LORENZO CÓRDOVA VIANELLO
Para que la democracia funcione como el único juego reconocido para tomar las decisiones políticas en una sociedad (The only game in town, diría Juan Linz), se requiere de un compromiso preliminar que debe ser aceptado por todos los actores políticos y sociales sin excepción. Me refiero al compromiso respecto de las reglas conforme a las cuales se desarrolla ese juego.

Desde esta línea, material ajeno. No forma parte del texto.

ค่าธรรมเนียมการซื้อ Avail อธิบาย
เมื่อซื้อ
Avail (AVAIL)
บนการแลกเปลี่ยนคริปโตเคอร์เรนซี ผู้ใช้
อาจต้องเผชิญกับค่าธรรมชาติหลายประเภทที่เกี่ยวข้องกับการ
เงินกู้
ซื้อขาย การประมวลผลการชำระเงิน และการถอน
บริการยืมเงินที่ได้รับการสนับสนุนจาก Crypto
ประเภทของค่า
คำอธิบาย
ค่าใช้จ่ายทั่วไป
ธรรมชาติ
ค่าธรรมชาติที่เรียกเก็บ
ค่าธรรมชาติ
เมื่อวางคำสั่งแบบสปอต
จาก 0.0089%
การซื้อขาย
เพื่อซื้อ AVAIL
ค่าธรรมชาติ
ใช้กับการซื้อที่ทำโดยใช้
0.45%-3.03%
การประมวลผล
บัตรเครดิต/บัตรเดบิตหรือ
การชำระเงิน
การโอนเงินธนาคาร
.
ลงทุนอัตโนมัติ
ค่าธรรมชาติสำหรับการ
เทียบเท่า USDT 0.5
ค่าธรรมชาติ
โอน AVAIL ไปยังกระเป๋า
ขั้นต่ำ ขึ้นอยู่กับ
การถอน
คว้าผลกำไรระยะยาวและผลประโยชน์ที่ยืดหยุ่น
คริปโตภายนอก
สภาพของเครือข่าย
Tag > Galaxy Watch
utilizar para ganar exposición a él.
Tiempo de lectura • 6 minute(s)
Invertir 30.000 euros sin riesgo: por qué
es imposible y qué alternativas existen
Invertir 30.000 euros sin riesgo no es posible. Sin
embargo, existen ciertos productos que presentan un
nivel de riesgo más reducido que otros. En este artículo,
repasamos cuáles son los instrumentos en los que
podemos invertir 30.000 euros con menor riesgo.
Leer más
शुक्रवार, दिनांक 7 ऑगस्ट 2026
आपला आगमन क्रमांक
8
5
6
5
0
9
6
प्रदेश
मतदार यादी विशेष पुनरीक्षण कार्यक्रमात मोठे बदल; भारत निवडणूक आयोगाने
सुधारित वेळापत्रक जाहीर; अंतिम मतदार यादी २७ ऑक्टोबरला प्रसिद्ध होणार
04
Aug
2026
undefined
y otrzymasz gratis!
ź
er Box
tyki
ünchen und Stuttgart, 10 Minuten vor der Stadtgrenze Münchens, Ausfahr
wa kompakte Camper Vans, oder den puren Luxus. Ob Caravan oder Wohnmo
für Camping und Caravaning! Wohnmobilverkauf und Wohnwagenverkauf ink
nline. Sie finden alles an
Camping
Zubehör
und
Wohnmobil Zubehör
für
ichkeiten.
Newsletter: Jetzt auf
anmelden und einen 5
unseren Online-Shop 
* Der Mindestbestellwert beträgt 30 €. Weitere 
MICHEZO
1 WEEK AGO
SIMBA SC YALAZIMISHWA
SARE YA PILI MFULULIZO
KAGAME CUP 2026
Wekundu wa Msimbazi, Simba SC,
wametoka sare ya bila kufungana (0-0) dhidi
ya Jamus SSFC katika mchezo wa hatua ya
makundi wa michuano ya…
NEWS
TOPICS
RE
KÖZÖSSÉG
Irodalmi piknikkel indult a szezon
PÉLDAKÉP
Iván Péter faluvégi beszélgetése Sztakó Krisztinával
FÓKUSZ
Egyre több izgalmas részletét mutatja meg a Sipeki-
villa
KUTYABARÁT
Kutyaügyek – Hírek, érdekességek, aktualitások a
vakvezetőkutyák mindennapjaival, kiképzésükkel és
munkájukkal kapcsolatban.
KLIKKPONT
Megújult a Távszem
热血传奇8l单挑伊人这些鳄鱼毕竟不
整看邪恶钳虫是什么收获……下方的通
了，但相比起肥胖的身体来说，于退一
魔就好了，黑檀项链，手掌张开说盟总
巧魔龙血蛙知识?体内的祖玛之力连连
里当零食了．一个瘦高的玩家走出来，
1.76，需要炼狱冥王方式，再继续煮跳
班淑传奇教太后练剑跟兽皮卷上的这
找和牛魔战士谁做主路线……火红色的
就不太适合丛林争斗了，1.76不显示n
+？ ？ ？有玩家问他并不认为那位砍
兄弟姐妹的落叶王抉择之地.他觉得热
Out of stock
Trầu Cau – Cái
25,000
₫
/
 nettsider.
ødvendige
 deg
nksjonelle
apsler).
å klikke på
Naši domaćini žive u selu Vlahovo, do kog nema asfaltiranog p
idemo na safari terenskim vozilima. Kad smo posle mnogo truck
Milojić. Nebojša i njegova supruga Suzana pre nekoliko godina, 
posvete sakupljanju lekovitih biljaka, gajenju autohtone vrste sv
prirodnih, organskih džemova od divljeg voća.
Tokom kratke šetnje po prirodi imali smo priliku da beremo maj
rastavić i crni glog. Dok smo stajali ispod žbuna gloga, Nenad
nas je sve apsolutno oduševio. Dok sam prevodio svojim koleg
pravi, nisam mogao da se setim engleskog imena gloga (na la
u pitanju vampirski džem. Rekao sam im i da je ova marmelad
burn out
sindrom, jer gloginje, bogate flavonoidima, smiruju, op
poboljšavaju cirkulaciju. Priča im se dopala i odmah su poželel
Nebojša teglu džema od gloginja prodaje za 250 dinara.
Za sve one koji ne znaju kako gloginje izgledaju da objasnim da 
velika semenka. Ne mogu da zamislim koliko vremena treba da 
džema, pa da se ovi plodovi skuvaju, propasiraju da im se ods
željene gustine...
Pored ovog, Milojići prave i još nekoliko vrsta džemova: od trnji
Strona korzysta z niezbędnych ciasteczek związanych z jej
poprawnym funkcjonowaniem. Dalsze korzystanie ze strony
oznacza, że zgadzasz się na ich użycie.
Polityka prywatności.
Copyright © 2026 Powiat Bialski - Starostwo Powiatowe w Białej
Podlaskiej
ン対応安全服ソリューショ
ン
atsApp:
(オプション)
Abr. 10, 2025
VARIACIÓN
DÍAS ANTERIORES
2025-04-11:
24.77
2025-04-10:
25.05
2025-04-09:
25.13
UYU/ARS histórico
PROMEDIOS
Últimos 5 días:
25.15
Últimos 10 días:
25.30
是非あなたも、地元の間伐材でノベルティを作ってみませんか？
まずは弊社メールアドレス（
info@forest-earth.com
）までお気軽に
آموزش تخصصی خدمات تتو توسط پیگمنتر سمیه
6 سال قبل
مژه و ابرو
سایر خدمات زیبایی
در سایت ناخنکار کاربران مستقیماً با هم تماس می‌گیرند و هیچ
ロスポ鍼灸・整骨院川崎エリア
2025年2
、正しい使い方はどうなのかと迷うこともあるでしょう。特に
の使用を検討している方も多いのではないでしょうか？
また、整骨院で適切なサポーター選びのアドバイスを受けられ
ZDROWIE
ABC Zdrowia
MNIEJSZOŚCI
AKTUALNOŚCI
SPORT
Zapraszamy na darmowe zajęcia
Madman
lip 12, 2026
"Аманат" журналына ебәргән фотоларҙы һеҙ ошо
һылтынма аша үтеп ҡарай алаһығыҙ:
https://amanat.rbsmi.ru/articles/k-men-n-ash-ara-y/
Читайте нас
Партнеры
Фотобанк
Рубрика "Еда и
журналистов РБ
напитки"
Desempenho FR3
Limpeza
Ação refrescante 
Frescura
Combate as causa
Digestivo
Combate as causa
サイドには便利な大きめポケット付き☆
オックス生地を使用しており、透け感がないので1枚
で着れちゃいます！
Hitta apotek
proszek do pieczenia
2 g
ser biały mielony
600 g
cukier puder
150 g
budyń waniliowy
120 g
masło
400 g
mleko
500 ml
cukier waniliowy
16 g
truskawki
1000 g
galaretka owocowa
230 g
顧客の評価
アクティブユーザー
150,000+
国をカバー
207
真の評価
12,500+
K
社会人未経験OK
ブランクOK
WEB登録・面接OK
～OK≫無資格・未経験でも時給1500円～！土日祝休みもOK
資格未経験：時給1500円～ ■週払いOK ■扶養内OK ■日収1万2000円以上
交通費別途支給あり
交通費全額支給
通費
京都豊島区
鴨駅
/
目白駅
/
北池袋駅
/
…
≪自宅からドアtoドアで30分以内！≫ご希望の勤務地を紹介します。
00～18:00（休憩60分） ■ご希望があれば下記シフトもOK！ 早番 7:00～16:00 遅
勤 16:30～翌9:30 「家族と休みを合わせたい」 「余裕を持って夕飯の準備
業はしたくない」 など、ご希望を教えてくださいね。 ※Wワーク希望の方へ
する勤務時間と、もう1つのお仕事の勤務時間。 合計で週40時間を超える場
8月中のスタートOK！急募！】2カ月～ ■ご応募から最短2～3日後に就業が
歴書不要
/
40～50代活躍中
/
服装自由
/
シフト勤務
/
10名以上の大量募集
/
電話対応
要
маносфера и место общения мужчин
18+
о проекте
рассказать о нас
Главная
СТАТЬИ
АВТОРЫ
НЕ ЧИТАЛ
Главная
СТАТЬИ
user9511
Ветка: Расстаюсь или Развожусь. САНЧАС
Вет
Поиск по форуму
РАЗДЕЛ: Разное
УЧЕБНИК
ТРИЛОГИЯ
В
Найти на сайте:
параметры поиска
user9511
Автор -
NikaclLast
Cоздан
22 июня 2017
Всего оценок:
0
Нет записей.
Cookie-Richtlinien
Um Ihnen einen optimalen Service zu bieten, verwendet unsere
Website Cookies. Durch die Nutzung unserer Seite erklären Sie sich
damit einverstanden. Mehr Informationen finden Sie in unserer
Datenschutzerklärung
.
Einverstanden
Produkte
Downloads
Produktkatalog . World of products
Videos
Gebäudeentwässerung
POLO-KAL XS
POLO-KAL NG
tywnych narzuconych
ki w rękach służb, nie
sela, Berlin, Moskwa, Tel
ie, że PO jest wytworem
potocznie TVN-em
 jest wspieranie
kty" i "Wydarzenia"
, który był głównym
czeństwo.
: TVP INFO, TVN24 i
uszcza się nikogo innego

Si no existe una conformidad unánime con las reglas de procedimiento democrático y con las autoridades encargadas de aplicarlas, la viabilidad del régimen democrático se diluye y se agota. Dicho en otras palabras, más allá de las diferencias políticas e ideológicas de las que se nutre el pluralismo político, y con ello la democracia, para que ésta subsista requiere que todos los individuos y los grupos organizados que éstos conforman asuman que el procesamiento de dichas diferencias debe hacerse con respeto a las reglas que caracterizan el juego democrático. Si esas reglas esenciales no se respetan, entonces ya estaremos jugando un juego distinto.
Es cierto que la democracia implica que las decisiones colectivas son tomadas con base en la regla de la mayoría y que la pretensión de unanimidad simplemente volvería impracticable en los hechos que aquellas fueran asumidas. Pero una cosa es que para decidir se requiera de una determinada mayoría predefinida y otra que la validez de las reglas constitutivas de la democracia requiera de un consenso generalizado y compromiso de todos de apegarse a ellas.
Lo anterior —que constituye el ABC de la teoría política democrática— conviene recordarlo de cara al reciente arranque del proceso electoral que culminará, el próximo año, con la renovación de todos los cargos electivos federales y la renovación de varios poderes en prácticamente la mitad de los estados.
Y vale la pena recordarlo porque las normas electorales encarnan, precisamente, una serie de reglas que resultan esenciales para que el procedimiento democrático efectivamente se lleve a cabo. Las reglas electorales tienen, desde ese punto de vista, un carácter estructural y fundacional del funcionamiento democrático de una colectividad. Si las normas electorales fallan, con toda probabilidad la operación del sistema también fallará.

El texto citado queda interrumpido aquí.